What you will do: All that is needed is the listing, given back exactly.

Segment Start: Task data

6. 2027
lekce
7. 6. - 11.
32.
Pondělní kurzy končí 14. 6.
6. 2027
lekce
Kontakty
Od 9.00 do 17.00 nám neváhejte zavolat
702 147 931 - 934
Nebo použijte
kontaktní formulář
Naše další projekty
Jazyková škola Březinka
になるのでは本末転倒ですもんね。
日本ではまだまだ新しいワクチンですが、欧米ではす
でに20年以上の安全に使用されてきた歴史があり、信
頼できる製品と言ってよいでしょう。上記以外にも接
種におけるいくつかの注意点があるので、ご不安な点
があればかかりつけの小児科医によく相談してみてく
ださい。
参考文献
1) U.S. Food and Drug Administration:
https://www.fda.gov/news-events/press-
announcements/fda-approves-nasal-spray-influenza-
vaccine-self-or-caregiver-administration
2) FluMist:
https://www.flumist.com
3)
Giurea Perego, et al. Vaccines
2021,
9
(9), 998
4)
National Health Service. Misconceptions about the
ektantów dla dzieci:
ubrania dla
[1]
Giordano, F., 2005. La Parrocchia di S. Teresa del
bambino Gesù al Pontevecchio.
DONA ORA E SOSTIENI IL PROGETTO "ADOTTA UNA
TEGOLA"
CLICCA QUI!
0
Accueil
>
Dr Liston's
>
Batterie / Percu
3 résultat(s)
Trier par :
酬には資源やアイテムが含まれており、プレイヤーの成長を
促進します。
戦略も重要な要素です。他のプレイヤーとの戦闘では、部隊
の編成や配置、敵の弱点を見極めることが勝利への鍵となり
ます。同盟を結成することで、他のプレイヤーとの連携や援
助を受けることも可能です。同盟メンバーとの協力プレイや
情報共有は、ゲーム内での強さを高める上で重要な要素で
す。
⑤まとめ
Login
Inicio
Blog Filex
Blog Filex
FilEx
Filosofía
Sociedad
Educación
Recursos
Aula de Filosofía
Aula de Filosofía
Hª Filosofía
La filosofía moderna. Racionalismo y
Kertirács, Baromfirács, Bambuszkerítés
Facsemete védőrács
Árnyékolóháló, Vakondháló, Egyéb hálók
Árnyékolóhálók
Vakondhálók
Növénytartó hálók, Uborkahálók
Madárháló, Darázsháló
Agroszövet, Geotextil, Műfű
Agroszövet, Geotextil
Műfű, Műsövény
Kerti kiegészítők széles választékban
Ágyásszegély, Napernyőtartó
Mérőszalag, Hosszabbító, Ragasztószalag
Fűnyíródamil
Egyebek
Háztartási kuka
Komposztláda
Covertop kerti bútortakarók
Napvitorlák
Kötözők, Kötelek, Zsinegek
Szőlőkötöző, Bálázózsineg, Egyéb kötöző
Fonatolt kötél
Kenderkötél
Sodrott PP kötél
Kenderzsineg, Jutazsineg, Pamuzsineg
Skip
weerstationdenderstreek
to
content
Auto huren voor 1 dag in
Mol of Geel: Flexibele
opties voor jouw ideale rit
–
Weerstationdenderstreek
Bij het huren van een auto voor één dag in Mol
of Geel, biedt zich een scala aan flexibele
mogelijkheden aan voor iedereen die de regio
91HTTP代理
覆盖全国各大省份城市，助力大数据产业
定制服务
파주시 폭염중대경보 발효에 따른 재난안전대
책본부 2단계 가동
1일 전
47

Segment End: Task data

Answer for the task:
6. 2027
lekce
7. 6. - 11.
32.
Pondělní kurzy končí 14. 6.
6. 2027
lekce
Kontakty
Od 9.00 do 17.00 nám neváhejte zavolat
702 147 931 - 934
Nebo použijte
kontaktní formulář
Naše další projekty
Jazyková škola Březinka
になるのでは本末転倒ですもんね。
日本ではまだまだ新しいワクチンですが、欧米ではす
でに20年以上の安全に使用されてきた歴史があり、信
頼できる製品と言ってよいでしょう。上記以外にも接
種におけるいくつかの注意点があるので、ご不安な点
があればかかりつけの小児科医によく相談してみてく
ださい。
参考文献
1) U.S. Food and Drug Administration:
https://www.fda.gov/news-events/press-
announcements/fda-approves-nasal-spray-influenza-
vaccine-self-or-caregiver-administration
2) FluMist:
https://www.flumist.com
3)
Giurea Perego, et al. Vaccines
2021,
9
(9), 998
4)
National Health Service. Misconceptions about the
ektantów dla dzieci:
ubrania dla
[1]
Giordano, F., 2005. La Parrocchia di S. Teresa del
bambino Gesù al Pontevecchio.
DONA ORA E SOSTIENI IL PROGETTO "ADOTTA UNA
TEGOLA"
CLICCA QUI!
0
Accueil
>
Dr Liston's
>
Batterie / Percu
3 résultat(s)
Trier par :
酬には資源やアイテムが含まれており、プレイヤーの成長を
促進します。
戦略も重要な要素です。他のプレイヤーとの戦闘では、部隊
の編成や配置、敵の弱点を見極めることが勝利への鍵となり
ます。同盟を結成することで、他のプレイヤーとの連携や援
助を受けることも可能です。同盟メンバーとの協力プレイや
情報共有は、ゲーム内での強さを高める上で重要な要素で
す。
⑤まとめ
Login
Inicio
Blog Filex
Blog Filex
FilEx
Filosofía
Sociedad
Educación
Recursos
Aula de Filosofía
Aula de Filosofía
Hª Filosofía
La filosofía moderna. Racionalismo y
Kertirács, Baromfirács, Bambuszkerítés
Facsemete védőrács
Árnyékolóháló, Vakondháló, Egyéb hálók
Árnyékolóhálók
Vakondhálók
Növénytartó hálók, Uborkahálók
Madárháló, Darázsháló
Agroszövet, Geotextil, Műfű
Agroszövet, Geotextil
Műfű, Műsövény
Kerti kiegészítők széles választékban
Ágyásszegély, Napernyőtartó
Mérőszalag, Hosszabbító, Ragasztószalag
Fűnyíródamil
Egyebek
Háztartási kuka
Komposztláda
Covertop kerti bútortakarók
Napvitorlák
Kötözők, Kötelek, Zsinegek
Szőlőkötöző, Bálázózsineg, Egyéb kötöző
Fonatolt kötél
Kenderkötél
Sodrott PP kötél
Kenderzsineg, Jutazsineg, Pamuzsineg
Skip
weerstationdenderstreek
to
content
Auto huren voor 1 dag in
Mol of Geel: Flexibele
opties voor jouw ideale rit
–
Weerstationdenderstreek
Bij het huren van een auto voor één dag in Mol
of Geel, biedt zich een scala aan flexibele
mogelijkheden aan voor iedereen die de regio
91HTTP代理
覆盖全国各大省份城市，助力大数据产业
定制服务
파주시 폭염중대경보 발효에 따른 재난안전대
책본부 2단계 가동
1일 전
47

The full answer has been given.